15. Accountability for result
Pemberi transfer harus bertanggung jawab terhadap desain dan operasi
transfer fiskal. Penerima transfer juga harus dapat
mempertanggungjawabkan kepada pemberi transfer dan masyarakat
integritas keuangan dan hasilnya.
Tidak jauh berbeda dengan di kriteria di atas, Zainie (2005) memberikan
kriteria-kriteria dalam kebijaksanaan perimbangan keuangan antara pusat dan
daerah yaitu:
1. Memberikan otonomi daerah yang lebih luas, dalam arti daerah otonom
diberi kebebasan dan fleksibilitas dalam menentukan prioritas
pengambilan keputusan di sektor publik.
2. Ketersediaan sumber-sumber penerimaan daerah otonom yang memadai
untuk manjalankan fungsinya.
3. Equality, alokasi bantuan pusat meskipun bervariasi antar daerah otonom,
tetapi mencerminkan kebutuhan fiskal (fiscal-needs) antar dareah otonom,
sehingga porsi alokasi bantuan pusat merupakan kebalikan (inverse) dari
kemampuan masing-masing daerah otonom dalam menggali PAD-nya.
4. Bantuan pusat harus menjamin kepastian ketersediaan dananya bagi
daerah otonom (predetermined).
25
Universitas Indonesia
5. Netralitas, alokasi bantuan pusat harus netral terhadap pilihan alokasi
penggunaan dana untuk berbagai sektor yang diinginkan oleh daerah
otonom.
6. Kesederhanaan formula pembagian bantuan pusat kepada daerah otonom
(hindari kriteria pambagian yang ambigous dan tidak operasional).
7. Insentif, desain bantuan pusat harus mampu memberikan insentf kepada
daerah otonom untuk melakukan efisiensi ekonomi dalam menentukan
pelayanan sektor publik.
8. Memberikan kebebasan akuntabilitas di tingkat daerah otonom, antara
lain, dengan menempatkan DPRD sebagai satu-satunya lembaga yang
mengawasi dan memberikan amanat kepada gubernur, bupati dan walikota
dalam menjalankan tugas pelayanan kepada masyarakat.

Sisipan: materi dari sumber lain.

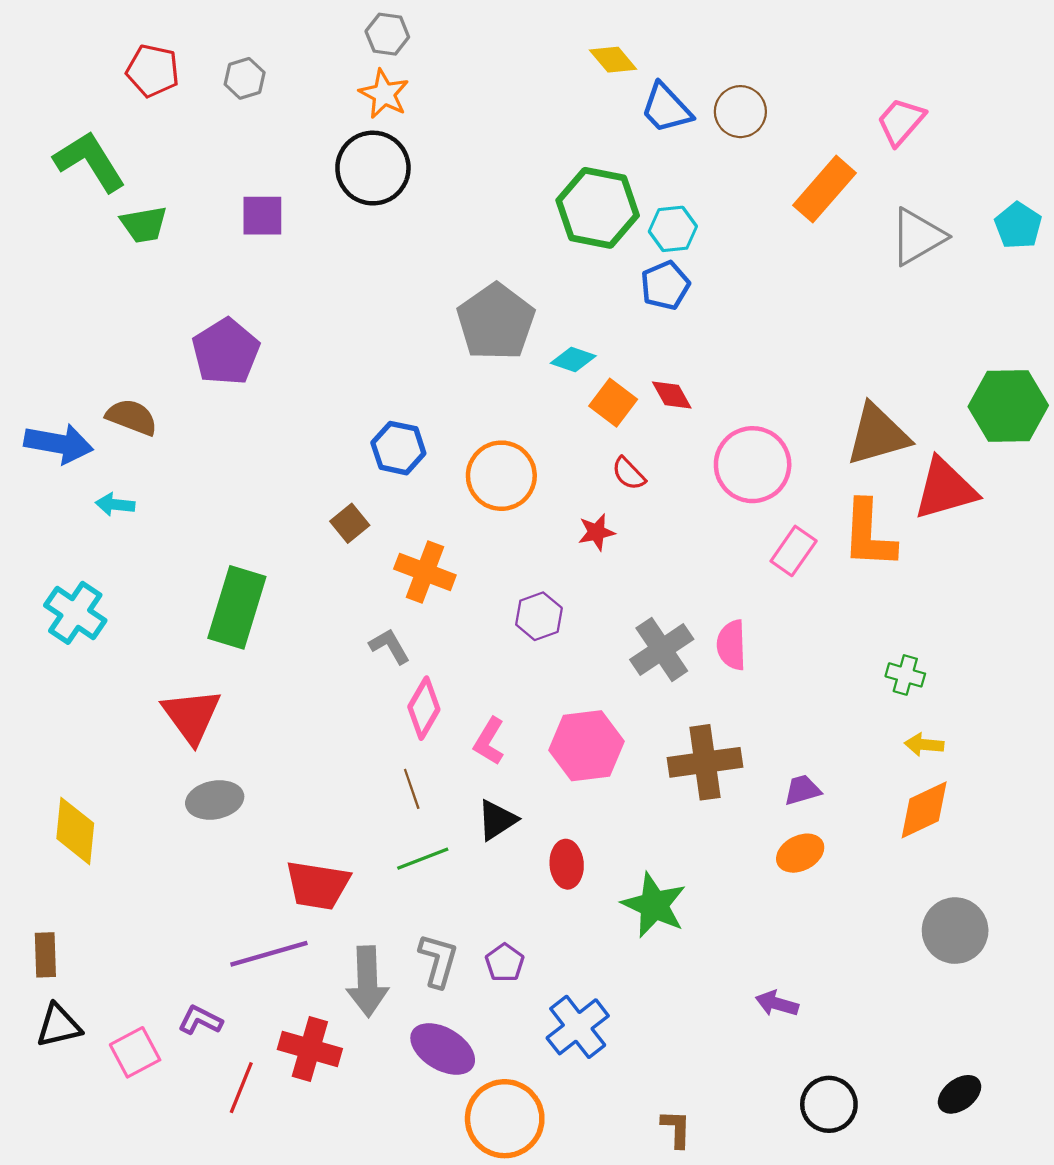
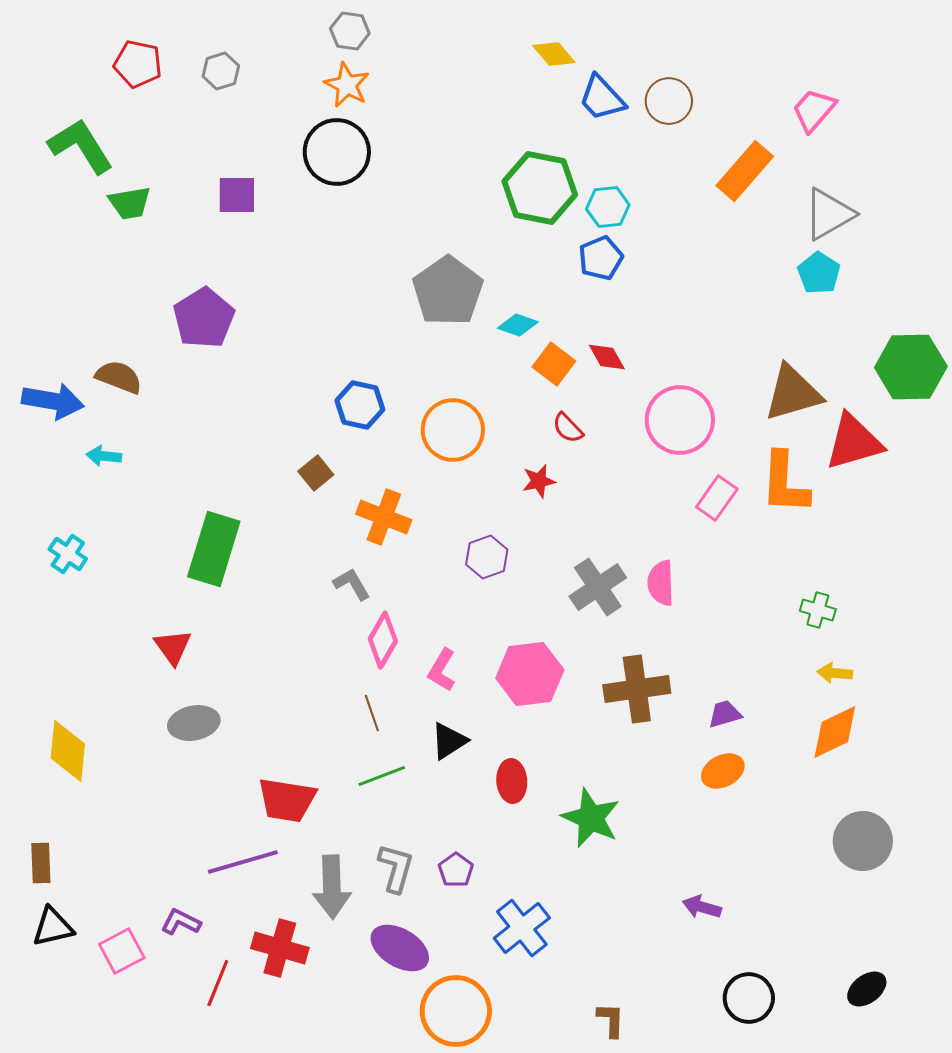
cyan pentagon: (1018, 226) -> (819, 273), moved
cyan cross: (75, 613) -> (68, 554), size x0.7
red triangle: (191, 716) -> (173, 647), size x0.7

9. Kewenangan daerah otonom dalam jangka panjang secara bertahap
diarahkan untuk mencakup semua kewenangan dalam bidang
pemerintahan, kecuali kewenangan dalam bidang politik luar negri,
pertahanan dan keamanan, peradilan, moneter, dan fiskal nasional dan
kebijakan strategis nasional dalam penyelenggaraan pemerintahan
(terutama mencakup perumusan kebijakan, pengendalian pembangunan
sektoral dan nasional dan kebijakan standarisasi nasional).

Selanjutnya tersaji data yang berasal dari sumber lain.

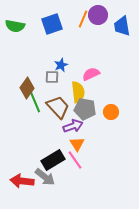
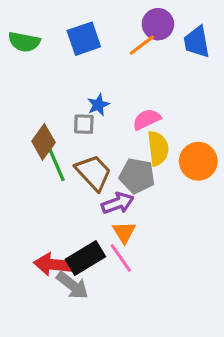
orange line: (83, 19) -> (142, 45), moved, turned 30
yellow semicircle: (78, 92) -> (158, 148), moved
orange circle: (111, 112) -> (198, 161), moved, size x1.5
red arrow: (22, 181) -> (53, 264), moved

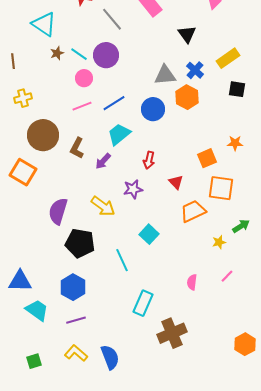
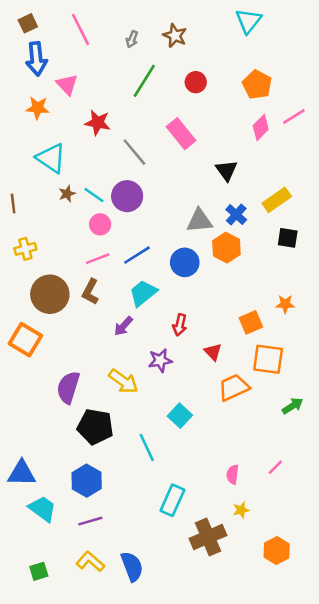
brown L-shape: (77, 148) -> (90, 292), moved
yellow star: (219, 242) -> (241, 510), moved
orange hexagon: (245, 344) -> (277, 550), moved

Desentralisasi kewenangan dan sumber pendanaan haruslah seimbang.
Richard Bird dan Francois Vaillancourt (2000) menyatakan:
“Jika suatu negara mendesentralisasikan tanggung jawab pengeluaran
yang lebih besar dibandingkan dengan sumber-sumber yang tersedia,
maka tingkat pelayanan akan menurun, atau daerah akan menekan pusat
untuk mendapatkan tambahan kucuran dana yang lebih besar. Sebaliknya
jika lebih banyak penerimaan daripada pengeluaran yang
didesentralisasikan, mobilisasi dana daerah dapat menurun dan
ketidakseimbangan makroekonomi kembali muncul. Bahkan, walaupun
kedua sisi didesentralisasikan dengan pola yang seimbang, sering
dikhawatirkan daerah tidak memiliki kapasitas administratif dan teknis
yang cukup memadai untuk menjalankan fungsi-fungsin barunya secara
memuaskan.”
26
Universitas Indonesia
2.3 Konsep Pajak Pertambahan Nilai (PPN)
2.3.1 Legal Character
Legal character dapat didefinisikan sebagai ciri-ciri atau nature dari suatu
jenis pajak. Pemahaman tentang feature atau nature dari suatu jenis pajak akan
menentukan atau memberikan konsekuensi bagaimana sebaiknya pajak tersebut
harus dipungut (Rosdiana, 2005). Dengan demikian, legislative structure dan
interpretasi dari suatu terminologi seharusnya dipandu oleh legal character.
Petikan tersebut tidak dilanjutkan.